Aber nicht alles ist klein in der Altstadt: Die Kathedrale etwa leistet sich eine gewaltige neogotische Fassade. Dahinter geht es allerdings ein paar Nummern bescheidener weiter: Durch die riesigen Fenster des Portals blickt man einigermaßen verblüfft in den Himmel, denn ein großes Kirchenschiff fehlt ebenso wie ein Kirchturm. Innen ist die Kathedrale gleichwohl einer der wunderbarsten sakralen Orte Spaniens. Das liegt vor allem an den hellen, modernen Bleiglas-Fenstern des conquensischen Künstlers Gustavo Torner. Sie übergießen die gotischen Strebepfeiler, die Böden und die Besucher förmlich mit farbigem Licht. Was für ein Unterschied zur sonoren Düsternis, die sonst oft an solchen Orten herrscht! Farben sind das große Thema Cuencas. Wer aus der Kathedrale auf die Plaza Mayor tritt, dem fallen sie sofort ins Auge: die Hausfassaden in warmen Rot-, Orange- und Gelbtönen. Eine Reminiszenz an den Färbe- und Gewürzstoff Safran, bis heute eine Spezialität der Region.

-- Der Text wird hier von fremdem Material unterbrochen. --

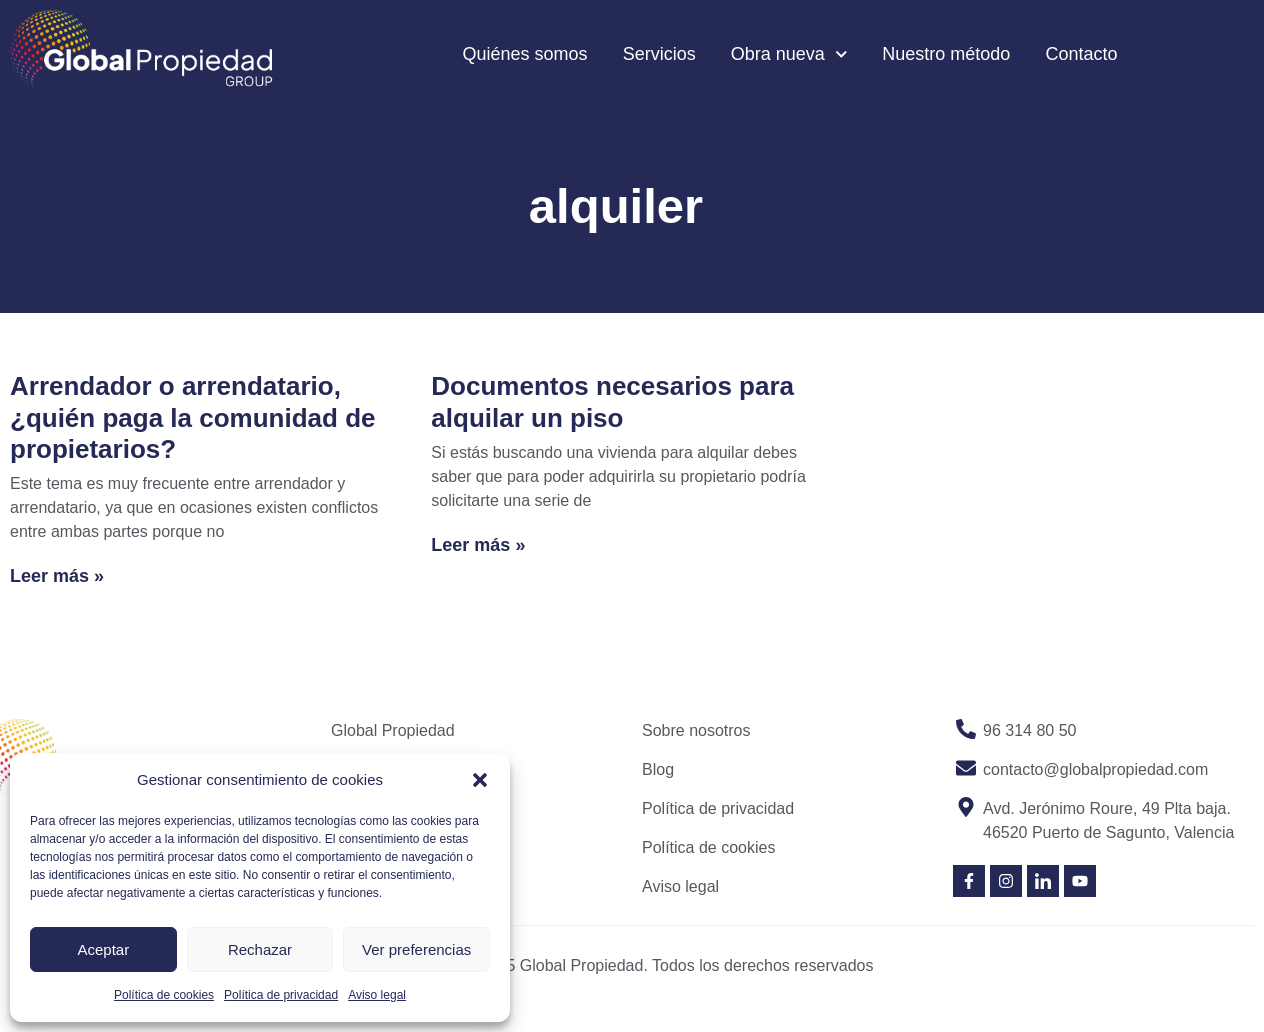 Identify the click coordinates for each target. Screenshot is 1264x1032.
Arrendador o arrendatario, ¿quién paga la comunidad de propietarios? (193, 417)
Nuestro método (946, 54)
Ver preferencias (416, 949)
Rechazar (260, 949)
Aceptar (103, 949)
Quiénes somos (525, 54)
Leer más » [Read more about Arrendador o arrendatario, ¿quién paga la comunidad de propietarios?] (57, 576)
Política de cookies (164, 995)
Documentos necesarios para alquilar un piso (612, 401)
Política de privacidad (281, 995)
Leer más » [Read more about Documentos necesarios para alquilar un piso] (478, 545)
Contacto (1081, 54)
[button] (480, 780)
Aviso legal (377, 995)
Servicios (659, 54)
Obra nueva (789, 54) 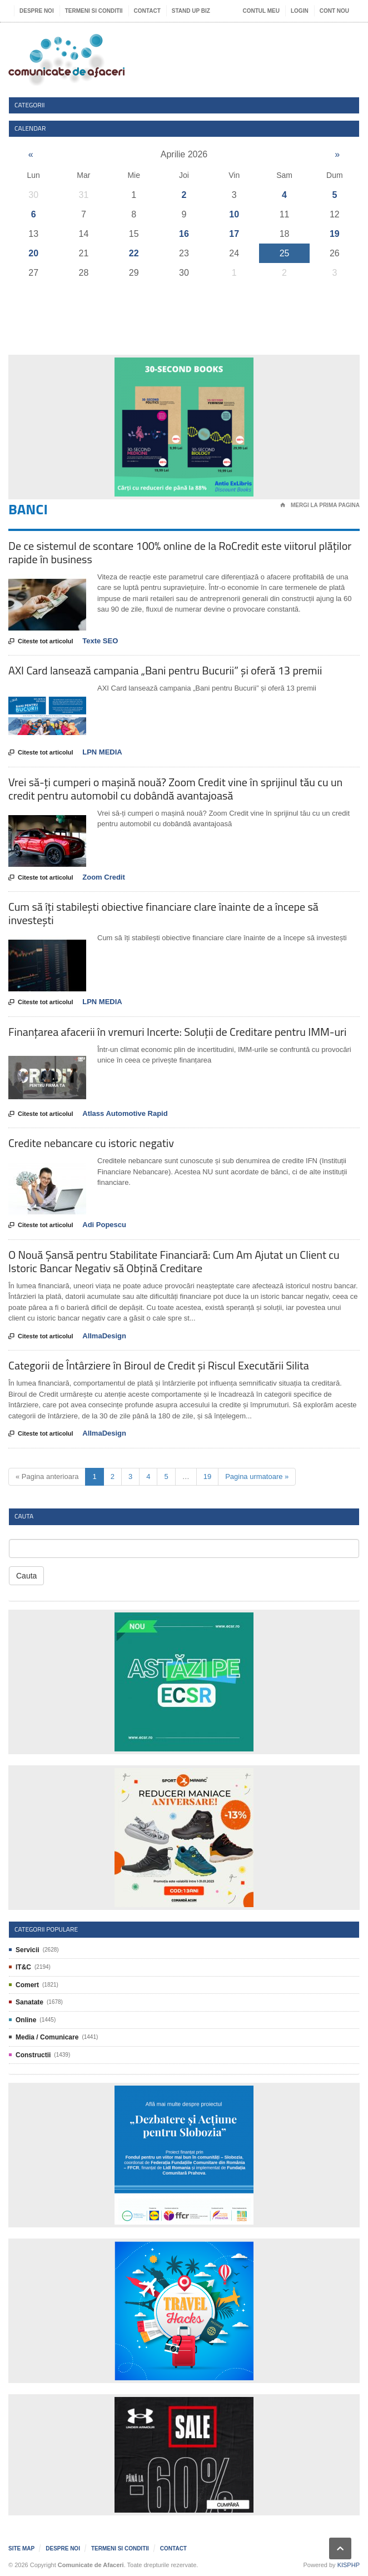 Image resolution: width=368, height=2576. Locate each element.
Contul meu (261, 11)
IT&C (23, 1967)
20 (33, 253)
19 (335, 234)
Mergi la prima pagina (320, 505)
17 (234, 234)
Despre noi (36, 11)
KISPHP (348, 2565)
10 (234, 214)
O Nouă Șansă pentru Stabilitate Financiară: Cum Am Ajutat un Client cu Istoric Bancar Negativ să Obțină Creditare (174, 1261)
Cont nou (334, 11)
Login (300, 11)
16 (184, 234)
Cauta (26, 1575)
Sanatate (29, 2002)
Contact (147, 11)
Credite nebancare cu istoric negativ (91, 1142)
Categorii (29, 104)
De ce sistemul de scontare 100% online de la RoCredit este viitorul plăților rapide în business (179, 552)
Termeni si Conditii (94, 11)
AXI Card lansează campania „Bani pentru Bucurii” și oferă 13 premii (165, 670)
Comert (27, 1985)
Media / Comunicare (47, 2037)
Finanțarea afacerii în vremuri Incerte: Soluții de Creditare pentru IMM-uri (177, 1031)
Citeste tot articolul (40, 641)
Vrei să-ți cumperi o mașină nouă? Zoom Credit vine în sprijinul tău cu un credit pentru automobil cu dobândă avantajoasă (175, 788)
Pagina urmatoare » (257, 1476)
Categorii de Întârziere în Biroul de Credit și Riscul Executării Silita (158, 1365)
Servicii (27, 1950)
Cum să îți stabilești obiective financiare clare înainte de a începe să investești (163, 913)
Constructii (33, 2055)
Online (26, 2020)
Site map (21, 2548)
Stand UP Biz (191, 11)
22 (134, 253) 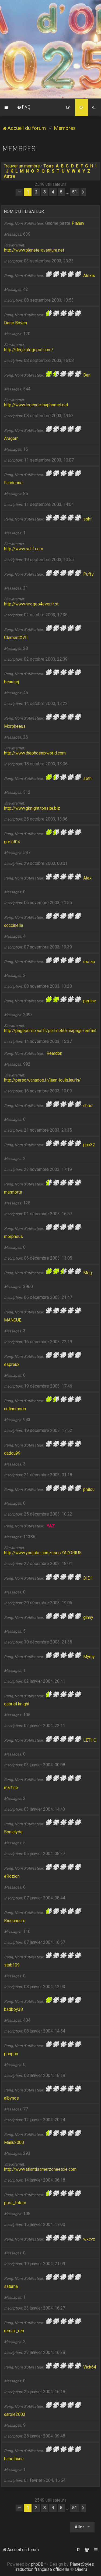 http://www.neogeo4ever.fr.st (31, 604)
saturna (11, 2286)
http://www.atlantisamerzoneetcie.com (40, 2169)
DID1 (88, 1578)
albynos (11, 2098)
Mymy (89, 1656)
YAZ (51, 1526)
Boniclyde (13, 1831)
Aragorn (11, 438)
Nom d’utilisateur (24, 211)
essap (89, 961)
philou (89, 1489)
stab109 (12, 1965)
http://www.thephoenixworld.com (35, 753)
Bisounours (14, 1920)
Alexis (89, 275)
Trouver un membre (22, 166)
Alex (87, 878)
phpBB (37, 2564)
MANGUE (12, 1320)
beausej (11, 681)
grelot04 (12, 841)
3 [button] (44, 192)
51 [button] (74, 192)
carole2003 (14, 2414)
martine (11, 1787)
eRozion (12, 1876)
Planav (78, 223)
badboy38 (13, 2009)
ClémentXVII (16, 637)
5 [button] (61, 192)
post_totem (15, 2202)
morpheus (13, 1236)
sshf (87, 519)
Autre (9, 176)
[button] (19, 192)
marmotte (13, 1192)
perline (89, 1000)
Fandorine (13, 482)
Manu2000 (14, 2142)
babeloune (14, 2458)
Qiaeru (81, 2569)
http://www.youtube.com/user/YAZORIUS (43, 1552)
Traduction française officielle (41, 2569)
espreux (11, 1364)
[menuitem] (23, 107)
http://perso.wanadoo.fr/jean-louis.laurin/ (42, 1080)
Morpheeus (15, 726)
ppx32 (89, 1144)
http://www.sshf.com (23, 548)
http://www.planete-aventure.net (34, 250)
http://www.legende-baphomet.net (36, 404)
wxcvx (89, 2239)
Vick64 (89, 2367)
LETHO (89, 1740)
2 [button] (36, 192)
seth (87, 778)
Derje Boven (15, 322)
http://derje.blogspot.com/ (28, 349)
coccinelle (13, 925)
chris (87, 1105)
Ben (86, 375)
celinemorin (15, 1408)
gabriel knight (16, 1704)
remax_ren (14, 2330)
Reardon (54, 1053)
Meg (87, 1272)
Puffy (88, 574)
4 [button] (53, 192)
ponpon (11, 2053)
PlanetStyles (82, 2564)
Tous (48, 166)
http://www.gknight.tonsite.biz (32, 808)
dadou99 (12, 1453)
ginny (88, 1617)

Lange vergangen dagegen sind die Zeiten, in denen Teppiche gewebt und gefärbt wurden. Irgendwann riss ein gieriger König diese lukrativen Gewerbe an sich, und Cuenca, bis dahin eine reiche Stadt, verarmte. Einzig im Diözesanmuseum hängen noch ein paar traurige Teppichreste – und ein echter El Greco, den sich ein reicher Händler einst vom "Wollgeld" leisten konnte (Calle Obispo Valero 3, www.museodiocesanocuenca.jimdo.com).

Kunstvoll

Die Conquenser Tradition des Kunstsammelns fand im 20. Jahrhundert eine unerwartete Fortsetzung – und machte das Städtchen sogar zu einem der wichtigsten Orte der abstrakten Moderne in Spanien. Der Maler und Mäzen Fernando Zóbel vererbte 1963 seine Sammlung der privaten Stiftung Juan March, die damit das Museo de Arte Abstracto Español aufbaute und als Ort die Hängenden Häuser aus dem 16. Jahrhundert wählte (Calle Canónigos, www.march.es). Ein einzigartiger Ausstellungsort: In den intimen, labyrinthischen Räumen wirken die Skulpturen und Gemälde nahbarer als in so manch großer Halle, und zwischen den Bildern tun sich immer wieder gerahmte Fenster-Ausblicke auf die bizarre Landschaft der Schlucht auf. Vor allem in Zóbels eigenen Bildern gibt es häufig Bezüge zur Szenerie der Stadt. Eine feine rote Linie etwa spielt wiederholt auf ein weiteres Wahrzeichen an: die 1902 auf den mittelalterlichen Pfeilern ihrer Vorgängerin erbaute rot gestrichene Eisenbrücke Puente de San Pablo, die die tiefe Schlucht Hoz del Huécar unterhalb der Hängenden Häuser quert. Neben dem Museum haben sich etliche Sammlungen zeitgenössischer Kunst in der Altstadt etabliert. Etwa die Fundación Antonio Pérez, eine bis unters Dach angefüllte Wunderkammer (Ronda de Juan Romero 20, www.dipucuenca.es).

Wandern

Cuenca ist eine Station auf dem 380 Kilometer langen Camino de la Lana, der "Woll-Route", die von Alicante nach Burgos führt. Früher ein Handelsweg für Wolle, heute Teil des Jakobswegs inklusive Unterkünften und Stempeln. Die Landschaft nördlich von Cuenca ist bei weitem nicht so zerklüftet wie um die Stadt herum, dafür aber liebenswert kleinräumig, mit Hügeln in wechselnden Erdtönen, zwischen denen man auch heutzutage mehr Schafe als Pilger trifft. Besonders knuffig ist das Dörfchen Albalate de las Nogueras: Die dortigen Hügel sind geradezu durchlöchert von höhlenartigen Stollen, die als Weinlager dienen. In den Eingängen hocken Weinbauern, die Passanten und Pilger gern auf einen Schluck einladen. Kein Teil der Wollroute, aber sehenswert bizarr: Die 30 Kilometer von Cuenca entfernte Ciudad Encantada, die mit ihren surrealen Felsformationen tatsächlich wie verzaubert wirkt.

Essen und Schlafen

Rustikal-einfach, mit minimalistischem Frühstück und Service, steht die Posada Huécar am Fuße des historischen Zentrums (Paseo del Huécar 3, www.posadahuecar.com).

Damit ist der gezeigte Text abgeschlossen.